If the file passes all validations, it goes to the upload data phase. Here, if workers are creating or refreshing materialized queries then the worker blocks. If there are other workers inserting data for the same data source it will also block. However, several workers of different data sources can insert data at the same time. All the workers, after inserting the data, check if they are the only worker inserting data. If so they refresh the existing materialized queries. Else the next worker to finish inserting data will do the same check.

Widgets

For the data source form two custom widgets were created for the following fields:

  • Database Type: To avoid having duplicate entries with the same meaning (e.g. Hospital, hospital), the input of this field has a autocomplete list where existing values are suggested to the user. Also before saving the field to the database spaces are trimmed and the values are transformed into title case here.
  • Coordinates: 1. This is a two-component field; 2. Inserting coordinates by hand is tedious. Considering the previous points, we created a widget with a map built with leaflet where the user just needs to click on the map.
API

This app provided two API endpoints

  1. Update data source information: a PATCH request with a JSON object on the body of the request with the fields and their new values.
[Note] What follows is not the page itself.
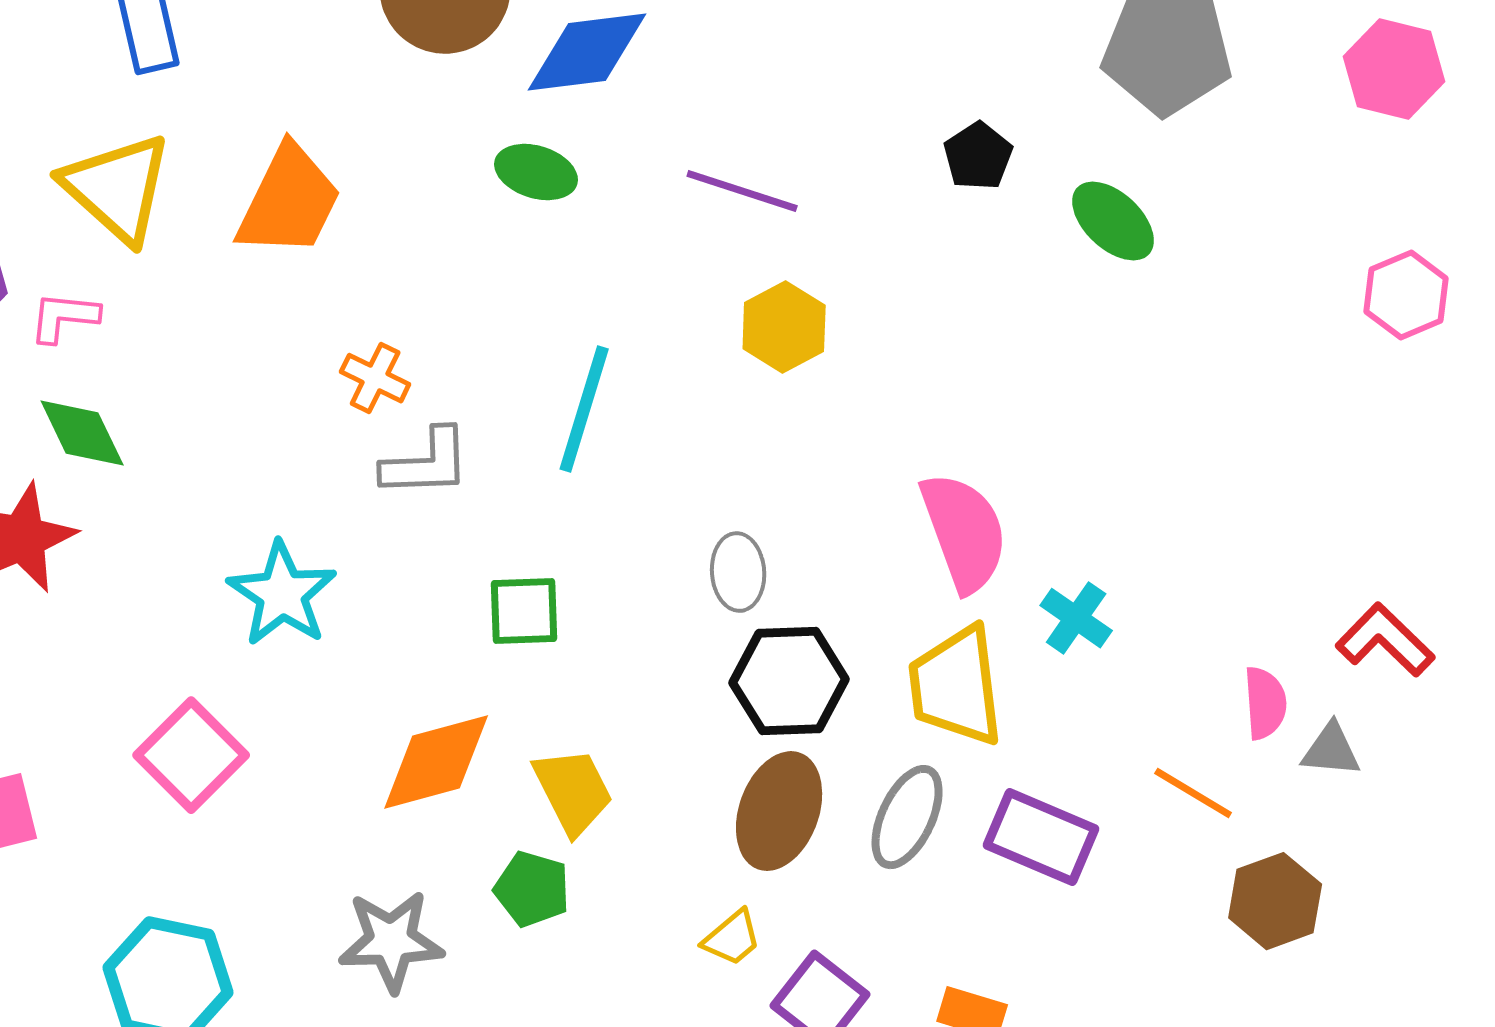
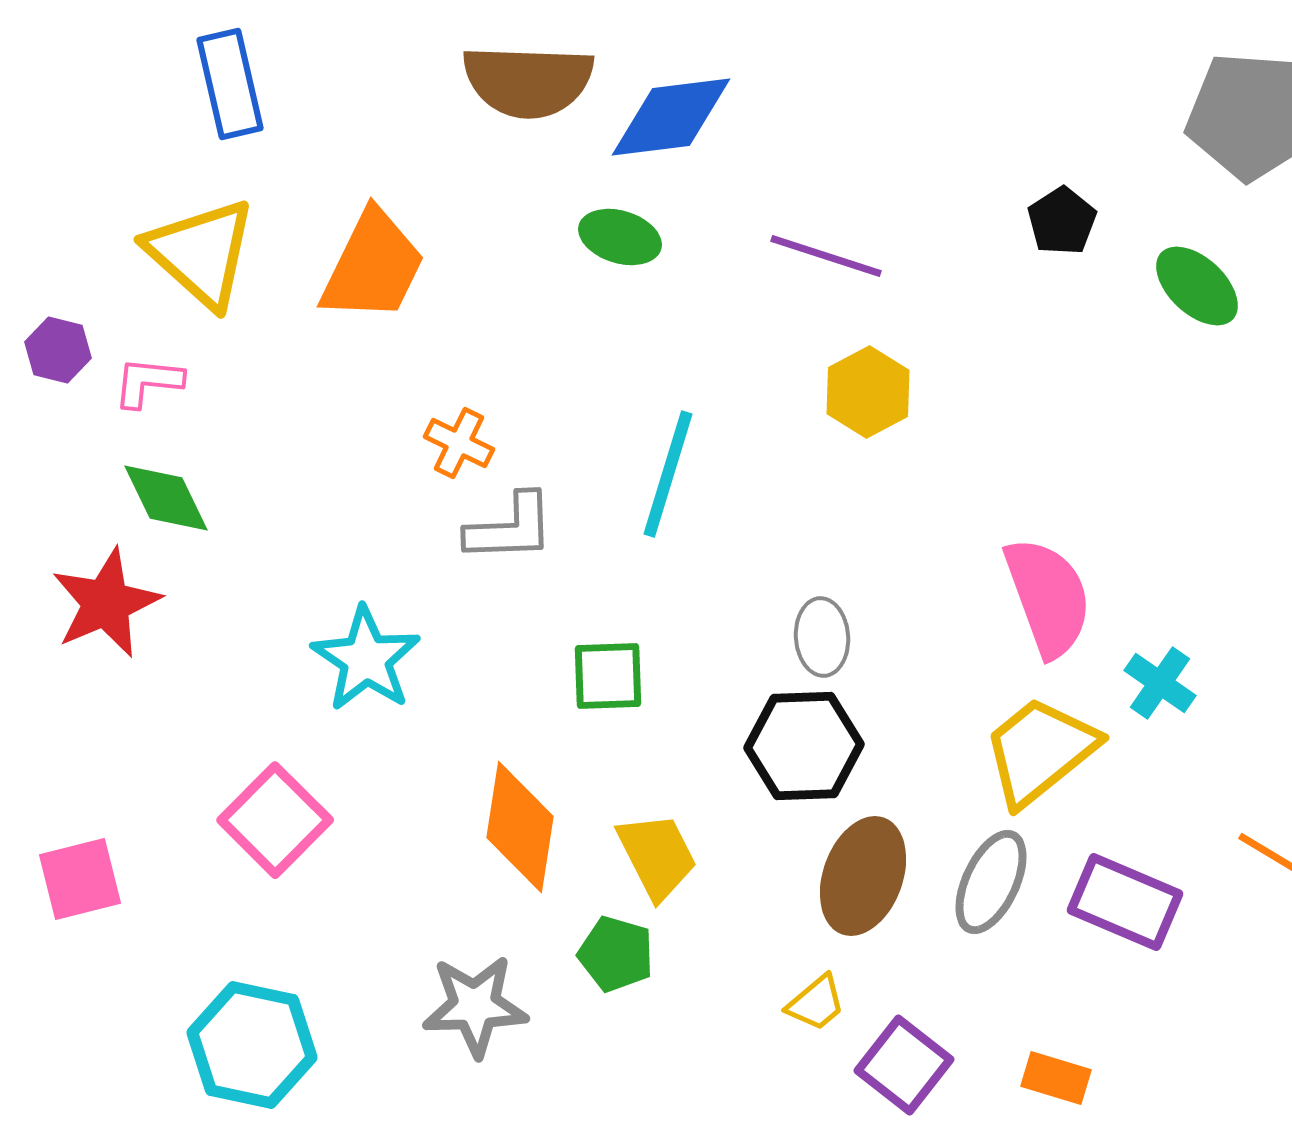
black hexagon: (789, 681) -> (804, 746), moved
yellow trapezoid: (956, 686) -> (1040, 751), turned 58
orange diamond: (436, 762) -> (520, 827), turned -66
  2. Pending upload status: a GET request that returns JSON data where there is always a status field that can have three statuses which then can lead to additional data be also present:

  • Pending: the upload in question hasn’t finished
  • Done: the upload finished and there was nothing wrong with the uploaded file. Along with the status, there will be a data field with a JSON object with the fields r_package_version, generation_date, cdm_version, and vocabulary_version which are data source information that was extracted from the uploaded file.
  • Failed: the upload finished but there was something wrong with the uploaded file. Along with the status, there will be a failure_msg field telling the reason for the failure.
Models

  • Country data is loaded in a fresh installation through the docker-init.sh script if no records are present on the Country table.
  • The DataSource model doesn’t have a foreign key to the DatabaseType model to then facilitate the creation of SQL queries to feet Superset’s dashboards. The DatabaseType is used anyway to have a faster way to check if a certain database type already exists on the database, avoiding going through every DataSource record.
  • The same situation of the DatabaseType model also happens between the UploadHistory and PendingUpload models. There is no foreign key between a UploadHistory and a PendingUpload. This is because PendingUpload records are deleted once an upload is successful. When the upload view requests the status of a certain upload, it uses the id of the pending upload. If no pending upload is found, it is assumed that the upload was successful and searches for uploads on the UploadHistory model with the pending_upload_id field equal to the certain upload id. Related to where the uploaded files are stored, within the media directory there will be a ACHILLES_RESULTS_STORAGE_PATH directory which will have a directory for each data source. Within this last directory, first, files are uploaded to a failure directory. If the upload is successful the file is moved to a success directory. In both cases, the file name will be the date of when the file is being saved into disk plus its original extensions.

JavaScript Packages

While developing the templates for Django views, if a certain javascript library is required, like jquery, one option is to insert script tags on the templates and point the src to a CDN. However, this makes the process of maintaining the libraries tedious since a developer has to search and change all the script tags if for example wants to update the library’s version. To avoid this problem we have a package.json file where we define all the libraries that we use and their version. Then we add the node_modules directory as a static file directory. With this alternative, updating a library is as simple as changing a number of the package.json file, run npm install and collect the static files again.